QUE l'article 31 de la loi du 2 juillet 1990 prévoit que " L'emploi des agents soumis au régime des conventions collectives n'a pas pour effet de rendre applicables à La Poste les dispositions du code du travail relatives aux comités d'entreprise, ni celles relatives aux délégués du personnel et aux délégués syndicaux. Un décret en Conseil d'Etat détermine les conditions dans lesquelles les agents de La Poste sont représentés dans des instances de concertation chargées d'assurer l'expression collective de leurs intérêts, notamment en matière d'organisation des services, de conditions de travail et de formation professionnelle.
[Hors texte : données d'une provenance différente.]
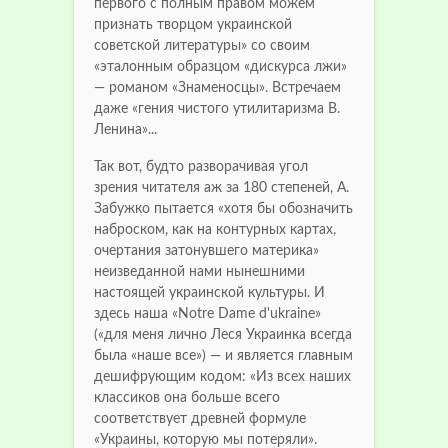
первого с полным правом можем
признать творцом украинской
советской литературы» со своим
«эталонным образцом «дискурса лжи»
— романом «Знаменосцы». Встречаем
даже «гения чистого утилитаризма В.
Ленина»...
Так вот, будто разворачивая угол
зрения читателя аж за 180 степеней, А.
Забужко пытается «хотя бы обозначить
наброском, как на контурных картах,
очертания затонувшего материка»
неизведанной нами нынешними
настоящей украинской культуры. И
здесь наша «Notre Dame d'ukraine»
(«для меня лично Леся Украинка всегда
была «наше все») — и является главным
дешифрующим кодом: «Из всех наших
классиков она больше всего
соответствует древней формуле
«Украины, которую мы потеряли».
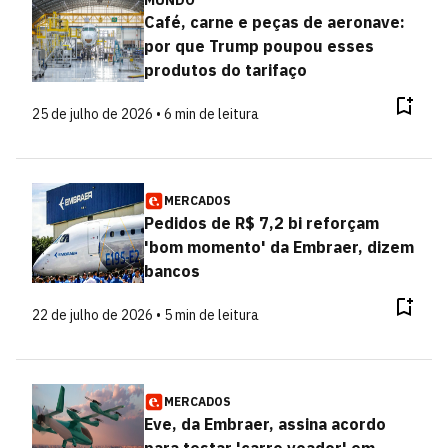
MUNDO
Café, carne e peças de aeronave:
por que Trump poupou esses
produtos do tarifaço
25 de julho de 2026 • 6 min de leitura
MERCADOS
Pedidos de R$ 7,2 bi reforçam
'bom momento' da Embraer, dizem
bancos
22 de julho de 2026 • 5 min de leitura
MERCADOS
Eve, da Embraer, assina acordo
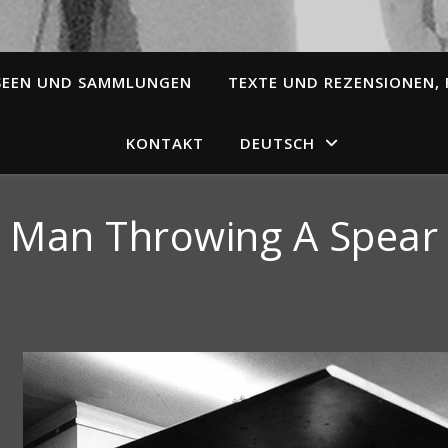
SEEN UND SAMMLUNGEN
TEXTE UND REZENSIONEN, 
KONTAKT
DEUTSCH
Man Throwing A Spear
Il précise en outre, en tenant compte de l'objectif d'harmoniser au sein de La Poste les institutions représentatives du personnel, les conditions dans lesquelles la représentation individuelle des agents de droit privé est assurée, et établit les règles de protection, au moins équivalentes à celles prévues par le code du travail pour les délégués du personnel, dont bénéficient leurs représentants" ;

QU'il résulte de ces textes qu'en absence de dispositions législatives spéciales contraires, le code du travail ne s'applique pas à l'exercice du droit syndical au sein de la société La Poste qui reste régi par le décret du 28 mai 1982 relatif à l'exercice du droit syndical dans la fonction publique ;

QUE l'application de ce décret n'emporte cependant pas nécessairement la compétence des juridictions de l'ordre administratif ;

QUE si, compte tenu du statut particulier de la société La Poste, tenant tant aux missions qu'elle exerce qu'aux catégories de personnel qu'elle emploie, certaines des décisions de ses organes dirigeants peuvent être soumises au contrôle des juridictions administratives, ce n'est que si ces décisions relèvent de l'organisation du service public, les juridictions judiciaires étant compétentes dans les autres cas ;

QUE les décisions accordant ou refusant d'accorder à une organisation syndicale les droits et moyens auxquels elle est en droit de prétendre sont des décisions individuelles ne participant pas de l'organisation du service public ;

QUE les juridictions de l'ordre judiciaire sont par conséquent compétentes pour trancher le présent litige et l'exception d'incompétence soulevée par La Poste sera rejetée" ;

ALORS QUE la contestation portant sur la légalité et la mise en oeuvre d'un accord collectif du 4 décembre 1998 gouvernant l'exercice du droit syndical, conclu à La Poste non en application de l'article L. 2233-1 du code du travail, mais de la loi n° 90-568 du 2 juillet 1990, de la loi n° 83-634 du 13 juillet 1983 portant droits et obligations des fonctionnaires, et du décret n° 82-447 du 28 mai 1982 réglant le droit syndical dans la fonction publique, destiné à s'appliquer tant aux agents publics qu'aux personnels de droit privé, relève de la compétence des juridictions administratives ; qu'en décidant le contraire, la cour d'appel a violé l'article 33 du code de procédure civile, ensemble la loi des 16 et 24 août 1790 et le décret du 16 fructidor An III.